- [DIRECTIONS]
What you return must match the data below exactly, minus any pictures.

- [DATA FOR THIS EXERCISE]

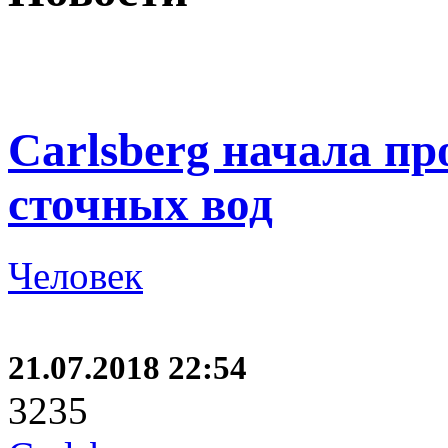
Carlsberg начала пр
сточных вод
Человек
21.07.2018 22:54
3235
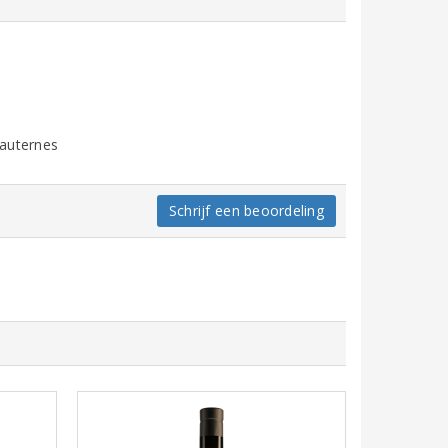
Sauternes
Schrijf een beoordeling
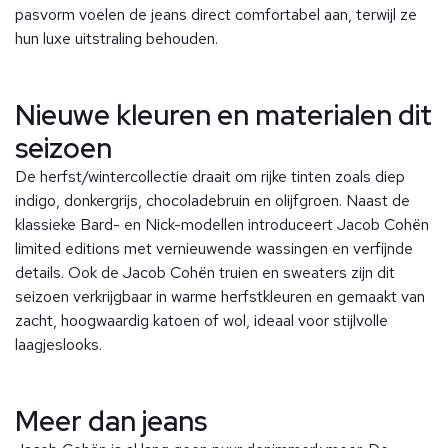
pasvorm voelen de jeans direct comfortabel aan, terwijl ze
hun luxe uitstraling behouden.
Nieuwe kleuren en materialen dit
seizoen
De herfst/wintercollectie draait om rijke tinten zoals diep
indigo, donkergrijs, chocoladebruin en olijfgroen. Naast de
klassieke Bard- en Nick-modellen introduceert Jacob Cohën
limited editions met vernieuwende wassingen en verfijnde
details. Ook de Jacob Cohën truien en sweaters zijn dit
seizoen verkrijgbaar in warme herfstkleuren en gemaakt van
zacht, hoogwaardig katoen of wol, ideaal voor stijlvolle
laagjeslooks.
Meer dan jeans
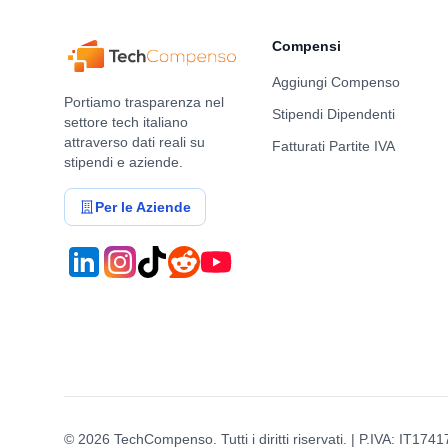
Compensi
Aggiungi Compenso
Portiamo trasparenza nel
Stipendi Dipendenti
settore tech italiano
attraverso dati reali su
Fatturati Partite IVA
stipendi e aziende.
Per le Aziende
©
2026
TechCompenso. Tutti i diritti riservati. | P.IVA: IT17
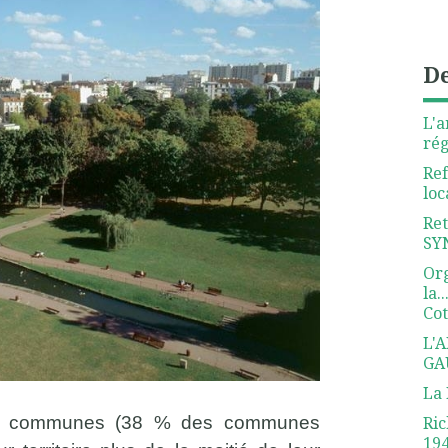
De
L'a
rég
Ref
loc
Ret
SY
Org
la..
Co
L'
GA
La 
Ric
487 communes (38 % des communes
19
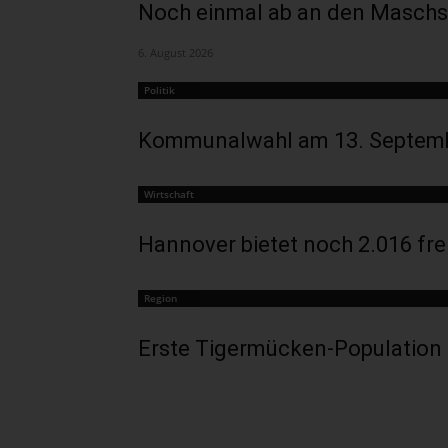
Noch einmal ab an den Maschs
6. August 2026
Politik
Kommunalwahl am 13. Septembe
Wirtschaft
Hannover bietet noch 2.016 fre
Region
Erste Tigermücken-Population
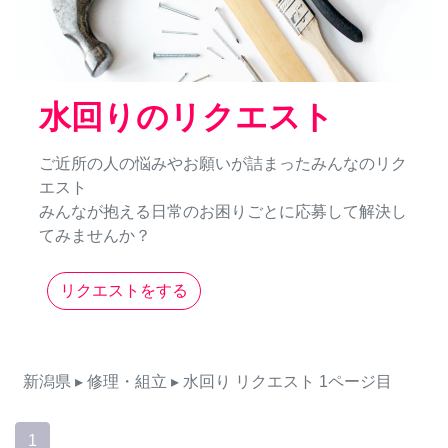
水回りのリクエスト
ご近所の人の悩みやお願いが詰まったみんなのリク
エスト
みんなが抱える日常のお困りごとに応募して解決し
てみませんか？
リクエストをする
新潟県
▸ 修理・組立
▸ 水回り
リクエスト
1ページ目
1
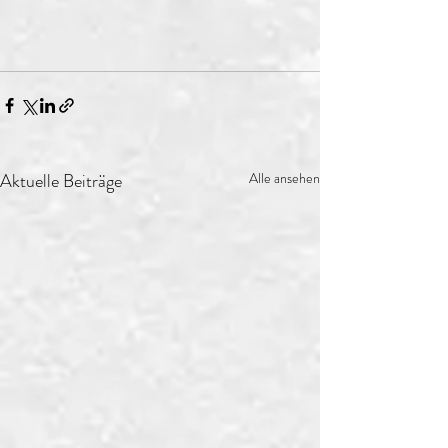
Aktuelle Beiträge
Alle ansehen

- [ANSWER FOR THIS EXERCISE]
Carlsberg начала пр
сточных вод
Человек
21.07.2018 22:54
3235
Sauternes
Schrijf een beoordeling
pasvorm voelen de jeans direct comfortabel aan, terwijl ze
hun luxe uitstraling behouden.
Nieuwe kleuren en materialen dit
seizoen
De herfst/wintercollectie draait om rijke tinten zoals diep
indigo, donkergrijs, chocoladebruin en olijfgroen. Naast de
klassieke Bard- en Nick-modellen introduceert Jacob Cohën
limited editions met vernieuwende wassingen en verfijnde
details. Ook de Jacob Cohën truien en sweaters zijn dit
seizoen verkrijgbaar in warme herfstkleuren en gemaakt van
zacht, hoogwaardig katoen of wol, ideaal voor stijlvolle
laagjeslooks.
Meer dan jeans
Compensi
Aggiungi Compenso
Portiamo trasparenza nel
Stipendi Dipendenti
settore tech italiano
attraverso dati reali su
Fatturati Partite IVA
stipendi e aziende.
Per le Aziende
©
2026
TechCompenso. Tutti i diritti riservati. | P.IVA: IT17
De
L'a
rég
Ref
loc
Ret
SY
Org
la..
Co
L'
GA
La 
Ric
487 communes (38 % des communes
19
Noch einmal ab an den Maschs
6. August 2026
Politik
Kommunalwahl am 13. Septembe
Wirtschaft
Hannover bietet noch 2.016 fre
Region
Erste Tigermücken-Population
水回りのリクエスト
ご近所の人の悩みやお願いが詰まったみんなのリク
エスト
みんなが抱える日常のお困りごとに応募して解決し
てみませんか？
リクエストをする
新潟県
▸ 修理・組立
▸ 水回り
リクエスト
1ページ目
1
Aktuelle Beiträge
Alle ansehen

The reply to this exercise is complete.